* _SOURCE MATERIAL_
=== Begin Enclosure ===

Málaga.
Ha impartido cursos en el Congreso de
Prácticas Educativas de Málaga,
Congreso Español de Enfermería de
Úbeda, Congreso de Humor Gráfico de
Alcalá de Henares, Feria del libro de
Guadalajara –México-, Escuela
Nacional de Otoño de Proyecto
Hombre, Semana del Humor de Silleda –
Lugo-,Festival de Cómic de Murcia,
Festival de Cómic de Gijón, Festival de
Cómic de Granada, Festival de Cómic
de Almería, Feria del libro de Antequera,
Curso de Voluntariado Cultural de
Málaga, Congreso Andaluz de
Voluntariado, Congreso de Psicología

=== End Enclosure ===
=== Begin Enclosure ===

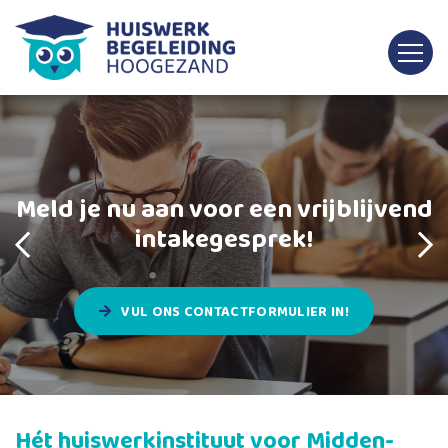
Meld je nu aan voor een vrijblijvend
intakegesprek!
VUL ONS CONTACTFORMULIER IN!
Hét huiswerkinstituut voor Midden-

=== End Enclosure ===

* _ABOUT THIS EXERCISE_
Copy out each line carrying the string "libro" from the data.

* _ANSWER SPACE_
Alcalá de Henares, Feria del libro de
de Almería, Feria del libro de Antequera,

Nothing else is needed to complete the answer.